Since you are applying for fibromyalgia, Social Security will be most interested in the opinion of the rheumatologist. Ask the rheumatologist to fill out a residual functional capacity report for you. You can use our blank RFC form for fibromyalgia. This form will elicit the exact answers from your doctor that Social Security needs to know; it was developed to correspond closely with Social Security’s criteria for getting disability based on fibromyalgia (see the details in Nolo’s article on Social Security’s requirements for getting disability for fibromyalgia). Here are some of the questions the fibro RFC asks of your doctor:

  • Does the patient meet the 2010 diagnostic criteria for fibromyalgia as defined by the American College of Rheumatology?
  • Which of the patient’s tender points are positive for pain?
  • How long have the patient’s symptoms lasted?
  • How long can the patient walk, how much can the patient lift, etc.
  • Does the patient suffer from fibro symptoms such as fatigue, cognitive and memory problems, irritable bowel syndrome, depression, anxiety, and/or lack of restful sleep?

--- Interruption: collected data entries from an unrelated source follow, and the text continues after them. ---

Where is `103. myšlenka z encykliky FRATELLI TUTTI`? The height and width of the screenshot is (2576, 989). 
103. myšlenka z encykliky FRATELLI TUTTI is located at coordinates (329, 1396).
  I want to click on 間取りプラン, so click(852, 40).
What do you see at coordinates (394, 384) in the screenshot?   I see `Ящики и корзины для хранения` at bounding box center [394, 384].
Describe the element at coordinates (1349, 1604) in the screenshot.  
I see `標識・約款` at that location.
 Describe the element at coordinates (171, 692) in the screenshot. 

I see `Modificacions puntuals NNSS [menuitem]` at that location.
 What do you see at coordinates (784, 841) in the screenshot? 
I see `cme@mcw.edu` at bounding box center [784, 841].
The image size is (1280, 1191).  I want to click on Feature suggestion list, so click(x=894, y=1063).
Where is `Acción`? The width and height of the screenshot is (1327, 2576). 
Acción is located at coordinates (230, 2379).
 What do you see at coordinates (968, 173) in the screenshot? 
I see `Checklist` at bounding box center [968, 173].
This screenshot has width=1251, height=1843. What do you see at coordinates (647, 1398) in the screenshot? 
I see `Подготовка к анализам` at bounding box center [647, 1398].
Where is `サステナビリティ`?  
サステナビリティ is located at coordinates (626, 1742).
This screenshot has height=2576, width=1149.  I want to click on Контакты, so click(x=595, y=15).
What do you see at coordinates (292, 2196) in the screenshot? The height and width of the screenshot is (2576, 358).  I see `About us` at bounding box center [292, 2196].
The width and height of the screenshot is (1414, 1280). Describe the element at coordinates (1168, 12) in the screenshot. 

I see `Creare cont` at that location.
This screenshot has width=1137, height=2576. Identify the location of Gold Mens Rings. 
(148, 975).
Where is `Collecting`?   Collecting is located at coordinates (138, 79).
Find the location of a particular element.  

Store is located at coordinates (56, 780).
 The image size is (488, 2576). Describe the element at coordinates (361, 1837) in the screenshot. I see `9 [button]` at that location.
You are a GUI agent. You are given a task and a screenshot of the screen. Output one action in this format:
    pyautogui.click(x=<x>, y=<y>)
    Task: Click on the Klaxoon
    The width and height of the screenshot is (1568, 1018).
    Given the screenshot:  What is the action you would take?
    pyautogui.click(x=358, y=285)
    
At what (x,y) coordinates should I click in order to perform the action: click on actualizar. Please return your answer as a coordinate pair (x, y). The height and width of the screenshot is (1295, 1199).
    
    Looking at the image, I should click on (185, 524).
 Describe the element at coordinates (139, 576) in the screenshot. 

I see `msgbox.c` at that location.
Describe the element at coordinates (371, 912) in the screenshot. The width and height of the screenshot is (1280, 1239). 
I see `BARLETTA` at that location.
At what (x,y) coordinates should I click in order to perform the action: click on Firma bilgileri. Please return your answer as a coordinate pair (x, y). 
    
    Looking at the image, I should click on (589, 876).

Some doctors will charge a fee for filling out this type of form (it is quite long), but since it will be critical to your disability case, it’s well worth it to spend a hundred dollars or so on it. If you have trouble getting your rheumatologist to fill out the form, read Nolo’s article on getting your doctor to help with your disability claim.

As to your other doctors, Social Security will not take into account a chiropractor’s opinion on your diagnosis, but may consider his or her opinion on how your activities are limited. Again, since rheumatologists are specialists in fibromyalgia, Social Security will give their opinion the most weight. If cognitive or mental issues add to your inability to work, a neurologist’s opinion may be helpful as well. Your PCP’s opinion can also be helpful, not so much on the diagnosis of fibromyalgia, but to supplement the rheumatologist’s opinion on the details of your claim. Your PCP can bolster your credibility (adding their opinion that you’re not a malingerer, or faker), give a longitudinal (historical) view of your symptoms, and can specify what your limitations are. Your PCP should fill out a second fibromyalgia RFC to record these details and submit it to Social Security as well.